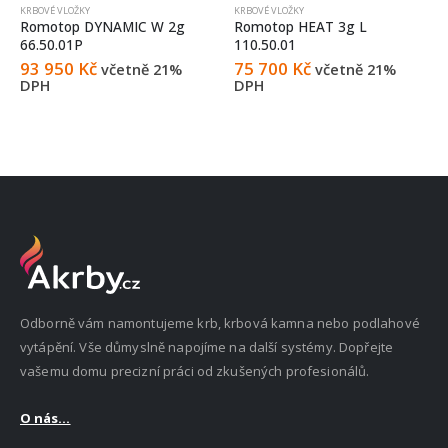
KRBOVÉ VLOŽKY
KRBOVÉ VLOŽKY
Romotop DYNAMIC W 2g
Romotop HEAT 3g L
66.50.01P
110.50.01
93 950
Kč
75 700
Kč
včetně 21%
včetně 21%
DPH
DPH
Odborně vám namontujeme krb, krbová kamna nebo podlahové
vytápění. Vše důmyslně napojíme na další systémy. Dopřejte
vašemu domu precizní práci od zkušených profesionálů.
O nás...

_Your instructions_.
What is needed is the data above, retyped exactly, with every picture left out.

_Task solution_.
KRBOVÉ VLOŽKY
KRBOVÉ VLOŽKY
Romotop DYNAMIC W 2g
Romotop HEAT 3g L
66.50.01P
110.50.01
93 950
Kč
75 700
Kč
včetně 21%
včetně 21%
DPH
DPH
Odborně vám namontujeme krb, krbová kamna nebo podlahové
vytápění. Vše důmyslně napojíme na další systémy. Dopřejte
vašemu domu precizní práci od zkušených profesionálů.
O nás...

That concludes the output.